What excites you the most about EPIC?
What excites me the most about EPIC is its interdisciplinarity. The research community in Toronto is gigantic. I’m very confident that there are people in many different departments and hospitals with whom I have very strong overlapping interests but it’s hard to find these people. I see EPIC as very much about building bridges between these different groups. I’m really excited about the progress that can be made at the interface of all of our interests and expertise.
Are there other initiatives or projects you’re involved in that you’re excited about?
One of my main professional goals is improving public understanding of infectious diseases. People often think about parasites as being like pollutants in the environment. But I like to say that in a lot of ways, they’re more like polar bears. They’re dynamic and responsive organisms. They can interact with other organisms and their environment and respond to changes in their environment on ecological and evolutionary timescales. So I’ve been involved in a couple of Café Scientifique events and a few years ago, I was invited to give a TedX talk at U of T. This type of science communication and outreach is definitely something I’d like to do more of.
What advice would you give to young people who are interested in this area of research?

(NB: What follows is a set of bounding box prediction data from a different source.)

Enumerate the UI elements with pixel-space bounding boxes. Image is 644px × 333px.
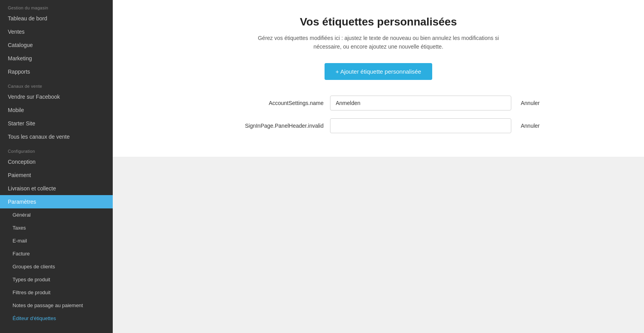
annuler-button-1[interactable]: Annuler: [518, 100, 543, 106]
main-content-area: Vos étiquettes personnalisées Gérez vos …: [113, 0, 644, 333]
label-input-2[interactable]: [330, 118, 512, 133]
add-label-button[interactable]: + Ajouter étiquette personnalisée: [325, 63, 432, 80]
sidebar: Gestion du magasin Tableau de bord Vente…: [0, 0, 113, 333]
sidebar-item-tous-canaux[interactable]: Tous les canaux de vente: [0, 130, 113, 143]
label-row-2: SignInPage.PanelHeader.invalid Annuler: [214, 118, 543, 133]
sidebar-item-notes-paiement[interactable]: Notes de passage au paiement: [0, 299, 113, 312]
sidebar-item-filtres-produit[interactable]: Filtres de produit: [0, 286, 113, 299]
label-row-1: AccountSettings.name Annuler: [214, 96, 543, 110]
sidebar-section-canaux: Canaux de vente: [0, 78, 113, 90]
page-title: Vos étiquettes personnalisées: [214, 16, 543, 28]
sidebar-item-facebook[interactable]: Vendre sur Facebook: [0, 90, 113, 103]
sidebar-item-editeur-etiquettes[interactable]: Éditeur d'étiquettes: [0, 312, 113, 325]
sidebar-item-catalogue[interactable]: Catalogue: [0, 38, 113, 52]
page-subtitle: Gérez vos étiquettes modifiées ici : aju…: [257, 34, 500, 51]
sidebar-item-types-produit[interactable]: Types de produit: [0, 273, 113, 286]
sidebar-item-starter-site[interactable]: Starter Site: [0, 117, 113, 130]
sidebar-item-conception[interactable]: Conception: [0, 155, 113, 168]
bottom-grey-area: [113, 157, 644, 333]
sidebar-item-parametres[interactable]: Paramètres: [0, 195, 113, 208]
label-key-2: SignInPage.PanelHeader.invalid: [214, 123, 324, 129]
annuler-button-2[interactable]: Annuler: [518, 123, 543, 129]
sidebar-section-config: Configuration: [0, 143, 113, 155]
sidebar-item-marketing[interactable]: Marketing: [0, 52, 113, 65]
sidebar-item-groupes-clients[interactable]: Groupes de clients: [0, 260, 113, 273]
label-key-1: AccountSettings.name: [214, 100, 324, 106]
sidebar-section-gestion: Gestion du magasin: [0, 0, 113, 12]
sidebar-item-taxes[interactable]: Taxes: [0, 221, 113, 234]
label-input-1[interactable]: [330, 96, 512, 110]
sidebar-item-rapports[interactable]: Rapports: [0, 65, 113, 78]
sidebar-item-paiement[interactable]: Paiement: [0, 168, 113, 182]
sidebar-item-ventes[interactable]: Ventes: [0, 25, 113, 38]
sidebar-item-mobile[interactable]: Mobile: [0, 103, 113, 117]
sidebar-item-facture[interactable]: Facture: [0, 247, 113, 260]
sidebar-item-livraison[interactable]: Livraison et collecte: [0, 182, 113, 195]
sidebar-item-tableau-de-bord[interactable]: Tableau de bord: [0, 12, 113, 25]
sidebar-item-email[interactable]: E-mail: [0, 234, 113, 247]
sidebar-item-general[interactable]: Général: [0, 208, 113, 221]
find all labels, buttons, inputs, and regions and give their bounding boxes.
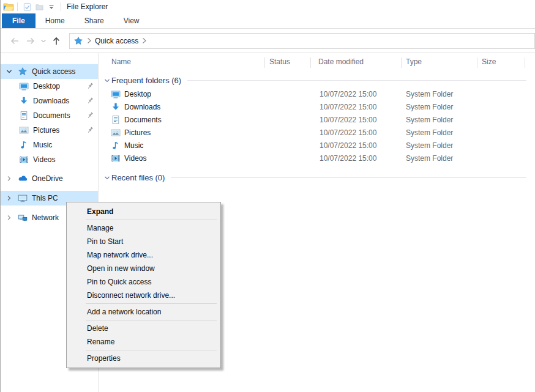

A piece of advice that I got when I was an undergrad was to pick something and learn it better than anyone else in the world, and that will be your ticket. But I inadvertently did the total opposite of that and ended up being more of a jack of all trades. I know a little bit about a bunch of things and that’s been helpful for talking to different kinds of researchers from different fields. It’s allowed me to figure out what links I can make between people to build on our skill sets and what knowledge I can transport from one place to another. A lot of research now is becoming interdisciplinary so being able to feel comfortable in rooms with different kinds of researchers is important. The solutions to the big problems in infectious diseases are probably going to be interdisciplinary solutions and so developing a little bit of skills, or at least comfort, in different areas is really useful.
What are you reading/watching/listening to?
I recently started rewatching The West Wing because my partner never watched it when it was on originally. It’s really enjoyable and has aged pretty well. Politics in the show seem so quaint and charming compared to real-life politics these days.